How an Inspirational Idaho Family Saved an Abandoned School House
How familiar are you with Huston, Idaho?
Part of Ben Huston’s homestead in 1911, the little town of Huston sits between Homedale Road and Karcher Road west of Chicken Dinner Road. According to the Idaho Press-Tribune, the little town was known for being a shipping hub for produce grown in Canyon County. Residents used to be able to easily reach Caldwell by riding a street car that ran daily until the mid-1920s. After the streetcar was taken out, the town shrunk significantly in size until its last business closed its doors in 2005.
Two of Huston’s most well-known buildings are standing today. The post office and a now refurbished Huston School. The school itself closed in the 1970s but wasn’t entirely abandoned. According to an Idaho Gazette article, someone had bought the building and converted it into apartments in the mid-1980s.
In 1991, a fire broke out in the apartments, destroyed the roof and the building was abandoned. For many years, it was a haunting and fascinating site that people passed at the corner of Homedale Rd and Pride Lane on the way to the Sunnyslope Wine region.
In fact, that’s kind of how the current owners found it. Both Allen and Leigh Evans were originally from Idaho. According to their website, school and family took them away from the Gem State for a bit. Both of them established careers as teachers in the Portland area. Allen taught music. Leigh was a stay-at-home mom but got into teaching special education after the couple's daughters had grown up.
The family found themselves back in Canyon County after a death in the family. They drove past the school on the way to eat at The Orchard House and Leigh told her husband she could see herself living there. At the time, the couple was close to retirement. Through a lot of research and persistence, they got the opportunity to buy the school in late 2015. The seller knew they had been interested in the property and made them an offer to buy it at a slightly discounted price before putting it on the market. The rehab project started in 2016.
Today, it’s their family home and it took a lot of effort to bring it back to life. There's no doubt that the multi-year project was a labor of love considering the school had a special place in the Evans family history. Allen's grandma and her siblings went to school there after it opened in 1918.

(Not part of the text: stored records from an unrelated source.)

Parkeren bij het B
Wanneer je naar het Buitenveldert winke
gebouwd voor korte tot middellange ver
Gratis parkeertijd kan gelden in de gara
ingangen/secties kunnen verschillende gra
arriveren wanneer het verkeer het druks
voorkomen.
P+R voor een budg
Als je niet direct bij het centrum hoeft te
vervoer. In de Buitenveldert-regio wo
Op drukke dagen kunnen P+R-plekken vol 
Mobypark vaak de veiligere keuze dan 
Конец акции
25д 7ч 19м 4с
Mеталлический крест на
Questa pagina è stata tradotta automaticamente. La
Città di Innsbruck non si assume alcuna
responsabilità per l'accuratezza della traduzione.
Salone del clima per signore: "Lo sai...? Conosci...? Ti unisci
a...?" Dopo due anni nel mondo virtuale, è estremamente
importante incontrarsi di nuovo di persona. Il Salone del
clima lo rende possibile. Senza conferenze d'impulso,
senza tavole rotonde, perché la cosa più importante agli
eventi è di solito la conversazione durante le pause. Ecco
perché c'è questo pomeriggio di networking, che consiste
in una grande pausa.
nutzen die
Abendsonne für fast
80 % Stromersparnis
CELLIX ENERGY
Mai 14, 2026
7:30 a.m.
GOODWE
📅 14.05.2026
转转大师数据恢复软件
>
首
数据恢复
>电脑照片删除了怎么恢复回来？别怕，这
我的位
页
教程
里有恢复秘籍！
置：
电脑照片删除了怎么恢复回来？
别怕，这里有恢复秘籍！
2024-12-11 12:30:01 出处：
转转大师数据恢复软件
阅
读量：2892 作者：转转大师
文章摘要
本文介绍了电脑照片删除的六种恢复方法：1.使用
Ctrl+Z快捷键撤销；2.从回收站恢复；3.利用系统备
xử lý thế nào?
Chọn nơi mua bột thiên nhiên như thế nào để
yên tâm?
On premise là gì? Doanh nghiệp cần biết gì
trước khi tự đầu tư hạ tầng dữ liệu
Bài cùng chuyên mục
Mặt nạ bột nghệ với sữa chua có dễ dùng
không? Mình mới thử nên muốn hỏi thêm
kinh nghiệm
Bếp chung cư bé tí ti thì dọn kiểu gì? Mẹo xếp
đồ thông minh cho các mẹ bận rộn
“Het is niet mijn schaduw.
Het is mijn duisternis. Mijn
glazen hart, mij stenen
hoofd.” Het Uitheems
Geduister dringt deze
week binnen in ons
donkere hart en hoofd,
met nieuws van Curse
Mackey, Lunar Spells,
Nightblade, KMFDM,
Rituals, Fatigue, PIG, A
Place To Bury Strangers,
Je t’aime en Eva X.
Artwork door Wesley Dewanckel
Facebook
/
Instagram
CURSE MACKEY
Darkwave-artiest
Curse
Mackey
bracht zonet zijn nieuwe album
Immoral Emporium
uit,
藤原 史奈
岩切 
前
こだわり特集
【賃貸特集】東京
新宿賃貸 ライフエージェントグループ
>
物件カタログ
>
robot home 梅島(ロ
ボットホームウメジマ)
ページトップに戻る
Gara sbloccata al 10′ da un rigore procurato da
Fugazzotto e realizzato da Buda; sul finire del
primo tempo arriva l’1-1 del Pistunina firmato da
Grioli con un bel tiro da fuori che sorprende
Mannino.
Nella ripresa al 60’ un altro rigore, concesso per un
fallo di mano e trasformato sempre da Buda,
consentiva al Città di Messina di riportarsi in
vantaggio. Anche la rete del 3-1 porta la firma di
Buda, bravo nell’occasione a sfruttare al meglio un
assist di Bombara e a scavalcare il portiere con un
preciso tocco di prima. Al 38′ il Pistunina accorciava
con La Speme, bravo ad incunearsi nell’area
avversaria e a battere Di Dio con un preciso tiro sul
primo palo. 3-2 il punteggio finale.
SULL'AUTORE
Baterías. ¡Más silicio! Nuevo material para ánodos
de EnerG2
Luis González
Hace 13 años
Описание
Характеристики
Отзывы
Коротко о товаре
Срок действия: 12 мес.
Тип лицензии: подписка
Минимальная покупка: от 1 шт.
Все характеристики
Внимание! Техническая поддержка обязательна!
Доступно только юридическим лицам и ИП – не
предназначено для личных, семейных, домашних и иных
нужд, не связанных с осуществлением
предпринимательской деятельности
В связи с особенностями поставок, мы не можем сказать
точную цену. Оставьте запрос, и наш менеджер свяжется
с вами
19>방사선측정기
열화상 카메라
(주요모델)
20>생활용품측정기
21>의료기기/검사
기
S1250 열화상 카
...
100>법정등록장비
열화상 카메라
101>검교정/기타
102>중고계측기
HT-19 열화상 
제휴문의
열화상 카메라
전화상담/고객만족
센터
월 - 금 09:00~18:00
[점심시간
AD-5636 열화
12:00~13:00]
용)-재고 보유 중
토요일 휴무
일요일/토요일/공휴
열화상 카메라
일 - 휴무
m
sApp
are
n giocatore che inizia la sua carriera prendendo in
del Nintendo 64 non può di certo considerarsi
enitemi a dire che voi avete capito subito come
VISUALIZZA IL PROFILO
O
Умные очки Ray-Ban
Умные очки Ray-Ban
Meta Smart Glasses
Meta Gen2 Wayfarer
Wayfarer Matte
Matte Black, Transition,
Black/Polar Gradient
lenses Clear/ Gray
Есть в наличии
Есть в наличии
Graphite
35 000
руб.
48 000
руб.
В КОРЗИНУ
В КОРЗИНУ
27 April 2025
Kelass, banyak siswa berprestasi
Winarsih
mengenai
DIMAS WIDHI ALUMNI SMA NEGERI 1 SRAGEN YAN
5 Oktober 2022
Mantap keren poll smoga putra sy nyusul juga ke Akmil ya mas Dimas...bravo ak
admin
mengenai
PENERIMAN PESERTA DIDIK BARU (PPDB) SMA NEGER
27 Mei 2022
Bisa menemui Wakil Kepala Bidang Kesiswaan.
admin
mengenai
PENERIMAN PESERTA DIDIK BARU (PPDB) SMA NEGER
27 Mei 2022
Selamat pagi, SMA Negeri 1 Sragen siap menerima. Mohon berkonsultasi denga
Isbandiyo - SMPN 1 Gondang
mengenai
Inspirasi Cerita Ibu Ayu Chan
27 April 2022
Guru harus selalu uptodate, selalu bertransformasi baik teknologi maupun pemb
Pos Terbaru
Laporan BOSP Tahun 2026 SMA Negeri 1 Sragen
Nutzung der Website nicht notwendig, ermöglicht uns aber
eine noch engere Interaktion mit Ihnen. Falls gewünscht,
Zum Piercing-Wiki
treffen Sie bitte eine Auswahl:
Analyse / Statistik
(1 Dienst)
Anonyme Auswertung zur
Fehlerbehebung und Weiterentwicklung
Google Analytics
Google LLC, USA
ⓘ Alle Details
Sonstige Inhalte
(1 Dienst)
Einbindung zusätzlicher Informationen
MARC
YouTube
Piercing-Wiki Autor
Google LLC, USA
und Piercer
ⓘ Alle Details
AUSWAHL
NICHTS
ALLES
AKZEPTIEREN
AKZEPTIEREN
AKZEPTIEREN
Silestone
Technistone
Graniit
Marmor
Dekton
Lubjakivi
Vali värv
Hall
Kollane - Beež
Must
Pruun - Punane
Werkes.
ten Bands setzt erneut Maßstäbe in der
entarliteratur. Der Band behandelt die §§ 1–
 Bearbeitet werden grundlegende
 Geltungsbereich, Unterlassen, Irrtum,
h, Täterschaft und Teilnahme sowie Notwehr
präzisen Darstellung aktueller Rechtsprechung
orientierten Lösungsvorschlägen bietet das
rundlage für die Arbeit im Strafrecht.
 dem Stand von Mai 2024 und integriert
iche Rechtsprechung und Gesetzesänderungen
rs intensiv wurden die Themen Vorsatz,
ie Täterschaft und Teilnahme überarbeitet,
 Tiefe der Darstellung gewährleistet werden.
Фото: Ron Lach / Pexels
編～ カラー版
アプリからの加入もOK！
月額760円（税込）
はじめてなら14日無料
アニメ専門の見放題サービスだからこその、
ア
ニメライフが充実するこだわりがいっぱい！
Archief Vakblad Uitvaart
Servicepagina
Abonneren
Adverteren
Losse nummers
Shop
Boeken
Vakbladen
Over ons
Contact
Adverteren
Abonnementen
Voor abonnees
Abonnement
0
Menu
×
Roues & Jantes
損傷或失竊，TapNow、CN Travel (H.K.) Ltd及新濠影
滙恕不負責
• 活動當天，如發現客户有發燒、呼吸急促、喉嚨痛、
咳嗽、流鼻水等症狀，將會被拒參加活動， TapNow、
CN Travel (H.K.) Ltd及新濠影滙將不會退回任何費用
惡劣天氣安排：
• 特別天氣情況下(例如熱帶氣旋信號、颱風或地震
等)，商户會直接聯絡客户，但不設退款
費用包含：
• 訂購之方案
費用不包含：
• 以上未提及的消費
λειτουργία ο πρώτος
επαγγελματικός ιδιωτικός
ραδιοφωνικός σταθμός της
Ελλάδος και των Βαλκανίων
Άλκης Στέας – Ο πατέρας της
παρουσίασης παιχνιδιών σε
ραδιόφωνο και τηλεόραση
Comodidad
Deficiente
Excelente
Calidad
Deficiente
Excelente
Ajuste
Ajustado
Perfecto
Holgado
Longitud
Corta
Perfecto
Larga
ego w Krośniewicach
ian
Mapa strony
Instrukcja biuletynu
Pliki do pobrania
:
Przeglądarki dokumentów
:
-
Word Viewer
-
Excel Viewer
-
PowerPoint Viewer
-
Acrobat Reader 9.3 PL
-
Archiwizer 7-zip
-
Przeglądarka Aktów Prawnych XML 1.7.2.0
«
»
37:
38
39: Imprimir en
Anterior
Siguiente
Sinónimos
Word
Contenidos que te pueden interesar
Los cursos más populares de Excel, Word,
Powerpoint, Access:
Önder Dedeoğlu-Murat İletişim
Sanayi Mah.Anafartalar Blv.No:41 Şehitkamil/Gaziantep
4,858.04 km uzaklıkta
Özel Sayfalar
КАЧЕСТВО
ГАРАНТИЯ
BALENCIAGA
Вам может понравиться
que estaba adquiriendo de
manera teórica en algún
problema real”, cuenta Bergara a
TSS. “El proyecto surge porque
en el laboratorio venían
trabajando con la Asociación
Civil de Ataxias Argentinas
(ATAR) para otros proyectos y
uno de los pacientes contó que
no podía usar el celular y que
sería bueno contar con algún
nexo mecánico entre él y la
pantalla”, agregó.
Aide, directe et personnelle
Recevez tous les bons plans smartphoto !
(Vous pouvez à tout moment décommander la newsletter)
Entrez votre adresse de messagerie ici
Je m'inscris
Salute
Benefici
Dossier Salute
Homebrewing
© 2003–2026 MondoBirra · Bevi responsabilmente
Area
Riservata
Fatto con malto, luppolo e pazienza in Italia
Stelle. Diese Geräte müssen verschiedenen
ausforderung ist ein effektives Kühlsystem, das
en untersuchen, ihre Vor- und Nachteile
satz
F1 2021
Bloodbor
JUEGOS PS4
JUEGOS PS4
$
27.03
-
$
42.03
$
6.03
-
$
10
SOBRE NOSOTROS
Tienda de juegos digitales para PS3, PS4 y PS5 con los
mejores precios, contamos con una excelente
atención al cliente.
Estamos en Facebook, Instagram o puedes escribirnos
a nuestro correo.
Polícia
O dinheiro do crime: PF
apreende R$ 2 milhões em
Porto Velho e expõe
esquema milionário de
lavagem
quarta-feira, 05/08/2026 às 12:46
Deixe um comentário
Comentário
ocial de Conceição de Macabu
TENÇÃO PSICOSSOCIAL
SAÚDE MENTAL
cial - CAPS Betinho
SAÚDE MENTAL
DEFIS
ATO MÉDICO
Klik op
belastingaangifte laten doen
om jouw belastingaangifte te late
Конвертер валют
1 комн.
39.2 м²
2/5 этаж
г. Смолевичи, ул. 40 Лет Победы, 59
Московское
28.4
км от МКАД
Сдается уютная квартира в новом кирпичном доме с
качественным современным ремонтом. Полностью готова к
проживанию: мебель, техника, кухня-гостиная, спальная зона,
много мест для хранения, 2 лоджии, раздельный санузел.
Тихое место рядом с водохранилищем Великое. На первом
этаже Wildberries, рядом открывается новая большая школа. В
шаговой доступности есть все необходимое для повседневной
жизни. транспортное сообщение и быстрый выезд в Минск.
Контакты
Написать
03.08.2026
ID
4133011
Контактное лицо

It would be nearly impossible to explain everything the couple has done to the school to make it a cozy place for their daughters and grandkids to visit. Even with how busy the project kept the couple, Leigh did an incredible job sharing their story on their “This Old School” blog. Not only did she keep track of what renovations were being done and which parts of the original building can still be seen today, but she also shared dozens upon dozens of photos between when work started in 2016 and when they hosted a public open house attracting more than 400 interested guests in 2019. If you're into home remodeling and restoration projects or are a history buff, it's so worth checking out!
Before the renovations, a local violin and piano duo, 92 Keys, shot a hauntingly beautiful music video for “Twinkle, Twinkle Little Star.” In a description of the video shoot, 92 Keys founder and pianist Trevor Loucks explained that he had seen pictures of the school on a Facebook post of abandoned buildings in Idaho. He wanted to shoot there so badly, but didn't know who owned it. He eventually found the Evans family through Google searches and reached out to Allen. Loucks had no idea that Allen used to be a music teacher before the two men spoke!